Mildew is related to mold. Both are in the fungus family. However, while mold usually has a color, mildew is white. Mildew appears as a thin, superficial growth consisting of minute filaments. While mold grows on dead organic matter, mildew appears on living plants and organic matter (paper, wood, leather). Both mildew and mold produce distinct offensive odors. Both can cause certain health conditions in susceptible people.
Is all mold harmful?
No. Mold has its place in nature. Without mold’s decaying mechanism, our environment would be overcome with dead organic matter. Mold helps to decompose trees, plants and dead animals, returning them to the ecosystem in a different form. For instance, trees turn into soil.
Here are some of the other beneficial uses of mold:
- Mold is used to make life-saving penicillin and other antibiotics.
- Molds are used to make certain cheeses. Mold is the ‘bleu’ in bleu cheese, Gorgonzola and Stilton cheeses.
- Beer and wine are fermented using molds.
- Yeast, another member of the fungus family, enables bread to rise.

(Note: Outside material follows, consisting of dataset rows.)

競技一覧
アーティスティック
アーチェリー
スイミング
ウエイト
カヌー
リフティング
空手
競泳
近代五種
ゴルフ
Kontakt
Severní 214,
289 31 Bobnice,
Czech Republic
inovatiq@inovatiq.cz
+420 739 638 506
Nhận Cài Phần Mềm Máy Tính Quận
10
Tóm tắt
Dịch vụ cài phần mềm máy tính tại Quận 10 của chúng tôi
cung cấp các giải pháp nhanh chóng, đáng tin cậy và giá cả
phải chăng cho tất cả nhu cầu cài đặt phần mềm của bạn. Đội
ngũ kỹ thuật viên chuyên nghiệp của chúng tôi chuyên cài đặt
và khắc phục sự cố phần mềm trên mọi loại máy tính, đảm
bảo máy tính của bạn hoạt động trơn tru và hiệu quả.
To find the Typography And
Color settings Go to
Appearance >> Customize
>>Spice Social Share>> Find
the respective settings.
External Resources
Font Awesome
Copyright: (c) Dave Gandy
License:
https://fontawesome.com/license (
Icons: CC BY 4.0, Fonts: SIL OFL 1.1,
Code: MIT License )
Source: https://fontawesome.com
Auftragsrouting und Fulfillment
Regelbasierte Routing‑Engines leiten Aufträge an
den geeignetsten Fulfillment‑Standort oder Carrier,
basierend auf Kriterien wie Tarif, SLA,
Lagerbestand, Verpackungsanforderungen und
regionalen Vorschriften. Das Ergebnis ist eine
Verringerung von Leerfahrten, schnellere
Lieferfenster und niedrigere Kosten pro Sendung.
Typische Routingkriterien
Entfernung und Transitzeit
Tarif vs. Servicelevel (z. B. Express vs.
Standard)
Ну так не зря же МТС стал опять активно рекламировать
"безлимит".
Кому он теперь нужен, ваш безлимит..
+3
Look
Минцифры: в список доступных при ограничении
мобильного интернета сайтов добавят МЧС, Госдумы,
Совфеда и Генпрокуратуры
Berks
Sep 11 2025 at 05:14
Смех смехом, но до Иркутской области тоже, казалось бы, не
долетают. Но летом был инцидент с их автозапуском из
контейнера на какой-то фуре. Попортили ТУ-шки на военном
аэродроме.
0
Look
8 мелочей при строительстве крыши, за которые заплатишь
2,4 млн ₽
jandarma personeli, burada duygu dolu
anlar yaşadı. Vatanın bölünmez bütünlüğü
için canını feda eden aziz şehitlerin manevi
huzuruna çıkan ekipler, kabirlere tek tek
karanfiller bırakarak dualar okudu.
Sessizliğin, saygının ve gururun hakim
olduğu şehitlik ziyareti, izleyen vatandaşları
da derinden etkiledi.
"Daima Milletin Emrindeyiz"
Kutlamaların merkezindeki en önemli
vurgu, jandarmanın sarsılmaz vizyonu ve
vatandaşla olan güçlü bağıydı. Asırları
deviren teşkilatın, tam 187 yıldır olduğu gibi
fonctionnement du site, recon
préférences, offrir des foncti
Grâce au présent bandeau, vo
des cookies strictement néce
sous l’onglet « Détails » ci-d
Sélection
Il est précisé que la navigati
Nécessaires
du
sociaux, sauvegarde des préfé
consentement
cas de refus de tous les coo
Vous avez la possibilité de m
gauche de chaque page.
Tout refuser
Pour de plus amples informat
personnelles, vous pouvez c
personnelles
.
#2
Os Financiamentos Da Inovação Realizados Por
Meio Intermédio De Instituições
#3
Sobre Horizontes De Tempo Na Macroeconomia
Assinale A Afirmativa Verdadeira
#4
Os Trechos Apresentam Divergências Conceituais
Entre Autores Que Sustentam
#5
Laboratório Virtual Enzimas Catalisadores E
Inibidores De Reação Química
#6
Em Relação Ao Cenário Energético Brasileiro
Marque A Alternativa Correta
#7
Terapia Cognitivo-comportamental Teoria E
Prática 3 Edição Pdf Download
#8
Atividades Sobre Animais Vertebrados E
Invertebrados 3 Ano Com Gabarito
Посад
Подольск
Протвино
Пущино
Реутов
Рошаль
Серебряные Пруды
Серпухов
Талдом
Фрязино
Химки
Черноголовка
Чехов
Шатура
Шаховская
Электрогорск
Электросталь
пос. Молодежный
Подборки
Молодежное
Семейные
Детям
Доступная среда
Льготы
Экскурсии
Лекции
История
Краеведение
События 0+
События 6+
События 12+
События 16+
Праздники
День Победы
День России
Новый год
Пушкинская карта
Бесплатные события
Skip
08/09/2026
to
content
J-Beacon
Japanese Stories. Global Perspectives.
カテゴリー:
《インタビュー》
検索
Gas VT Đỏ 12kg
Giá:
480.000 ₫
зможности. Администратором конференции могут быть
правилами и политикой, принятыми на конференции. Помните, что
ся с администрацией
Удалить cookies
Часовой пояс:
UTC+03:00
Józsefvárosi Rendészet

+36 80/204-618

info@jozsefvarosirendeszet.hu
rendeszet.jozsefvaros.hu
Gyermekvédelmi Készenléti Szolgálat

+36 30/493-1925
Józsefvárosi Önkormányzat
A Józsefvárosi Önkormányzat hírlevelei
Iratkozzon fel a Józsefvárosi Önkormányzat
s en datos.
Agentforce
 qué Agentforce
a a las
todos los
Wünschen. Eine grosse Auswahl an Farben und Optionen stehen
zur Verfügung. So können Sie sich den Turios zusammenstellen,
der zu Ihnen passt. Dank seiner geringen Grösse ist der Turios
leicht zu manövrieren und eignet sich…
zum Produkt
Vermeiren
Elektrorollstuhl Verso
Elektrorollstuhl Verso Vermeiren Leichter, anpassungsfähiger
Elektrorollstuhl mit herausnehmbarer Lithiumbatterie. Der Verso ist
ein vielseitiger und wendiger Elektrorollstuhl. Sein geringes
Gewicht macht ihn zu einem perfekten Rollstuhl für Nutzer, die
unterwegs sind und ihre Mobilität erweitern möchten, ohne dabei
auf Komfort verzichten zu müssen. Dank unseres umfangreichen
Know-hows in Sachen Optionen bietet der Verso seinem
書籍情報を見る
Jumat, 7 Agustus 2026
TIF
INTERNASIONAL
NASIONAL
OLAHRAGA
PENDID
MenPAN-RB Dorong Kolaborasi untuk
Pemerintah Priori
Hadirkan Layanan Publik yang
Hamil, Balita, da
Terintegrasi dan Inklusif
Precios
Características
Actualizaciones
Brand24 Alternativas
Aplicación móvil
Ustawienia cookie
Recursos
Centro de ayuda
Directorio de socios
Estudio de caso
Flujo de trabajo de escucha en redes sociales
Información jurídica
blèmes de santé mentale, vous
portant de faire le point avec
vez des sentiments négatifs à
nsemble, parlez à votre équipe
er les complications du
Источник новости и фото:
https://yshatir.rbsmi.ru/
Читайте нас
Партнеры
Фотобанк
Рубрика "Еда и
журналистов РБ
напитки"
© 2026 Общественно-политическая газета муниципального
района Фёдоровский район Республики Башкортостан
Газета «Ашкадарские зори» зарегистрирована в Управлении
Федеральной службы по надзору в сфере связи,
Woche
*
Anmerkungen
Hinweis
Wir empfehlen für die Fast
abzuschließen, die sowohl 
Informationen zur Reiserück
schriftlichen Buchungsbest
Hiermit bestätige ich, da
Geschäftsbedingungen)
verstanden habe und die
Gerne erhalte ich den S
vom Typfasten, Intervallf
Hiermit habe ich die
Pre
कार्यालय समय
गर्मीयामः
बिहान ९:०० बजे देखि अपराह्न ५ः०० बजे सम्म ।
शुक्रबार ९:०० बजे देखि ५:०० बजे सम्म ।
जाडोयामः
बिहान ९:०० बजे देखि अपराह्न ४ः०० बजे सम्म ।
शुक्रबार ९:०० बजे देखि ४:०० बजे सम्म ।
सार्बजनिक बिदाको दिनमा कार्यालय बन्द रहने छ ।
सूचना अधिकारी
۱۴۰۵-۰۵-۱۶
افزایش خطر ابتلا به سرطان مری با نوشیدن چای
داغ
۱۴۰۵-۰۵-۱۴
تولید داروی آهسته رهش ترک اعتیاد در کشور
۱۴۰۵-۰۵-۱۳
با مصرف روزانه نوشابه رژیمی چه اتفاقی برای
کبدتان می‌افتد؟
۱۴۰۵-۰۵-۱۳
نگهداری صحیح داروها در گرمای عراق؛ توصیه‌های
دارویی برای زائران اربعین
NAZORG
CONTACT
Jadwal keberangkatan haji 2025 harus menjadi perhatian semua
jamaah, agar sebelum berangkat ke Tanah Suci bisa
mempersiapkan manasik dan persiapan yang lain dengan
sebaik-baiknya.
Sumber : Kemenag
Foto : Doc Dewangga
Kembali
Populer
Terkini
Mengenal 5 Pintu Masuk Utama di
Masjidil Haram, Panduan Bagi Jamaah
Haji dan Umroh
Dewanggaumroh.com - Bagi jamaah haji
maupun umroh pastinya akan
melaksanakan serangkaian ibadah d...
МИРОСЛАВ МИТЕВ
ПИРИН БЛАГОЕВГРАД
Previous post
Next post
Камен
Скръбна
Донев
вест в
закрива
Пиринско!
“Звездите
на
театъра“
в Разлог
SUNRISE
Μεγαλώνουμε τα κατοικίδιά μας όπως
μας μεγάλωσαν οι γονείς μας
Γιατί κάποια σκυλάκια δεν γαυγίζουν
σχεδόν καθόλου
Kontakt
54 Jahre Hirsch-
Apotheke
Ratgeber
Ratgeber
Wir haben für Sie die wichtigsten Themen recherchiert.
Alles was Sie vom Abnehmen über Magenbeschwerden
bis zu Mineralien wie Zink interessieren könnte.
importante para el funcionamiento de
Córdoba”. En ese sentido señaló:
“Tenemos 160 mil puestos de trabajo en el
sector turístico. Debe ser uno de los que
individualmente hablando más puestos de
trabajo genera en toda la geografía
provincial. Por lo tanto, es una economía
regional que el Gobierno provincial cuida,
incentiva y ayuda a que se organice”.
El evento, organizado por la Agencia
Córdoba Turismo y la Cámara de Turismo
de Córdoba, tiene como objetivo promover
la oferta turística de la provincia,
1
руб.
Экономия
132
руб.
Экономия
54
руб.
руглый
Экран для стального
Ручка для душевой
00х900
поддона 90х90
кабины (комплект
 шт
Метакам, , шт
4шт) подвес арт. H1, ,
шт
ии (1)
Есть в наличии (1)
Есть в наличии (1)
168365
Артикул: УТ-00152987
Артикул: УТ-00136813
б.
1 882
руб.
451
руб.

- Mushrooms are a form of fungus.
While controlled molds are used in food, pharmaceuticals and other industries, large amounts of mold growing in homes and businesses is a significant problem.
Where does mold grow?
Molds reproduce by means of tiny spores that float through the air. The tiny particles are usually neither visible nor bothersome. They are part of the natural environment and are present everywhere, both inside and outside. Under certain conditions, molds can grow and become a problem. Places such as greenhouses, antique stores, saunas, farms, haystacks, mills, construction sites, flower shops and summer cottages often harbor significant amounts of mold.
What conditions foster mold growth?
Mold spores are everywhere. Mold needs four conditions to grow:
- Water, moisture – Molds thrive on wet and damp materials. When the humidity level is above 60%, there is enough moisture in the air for mold to grow.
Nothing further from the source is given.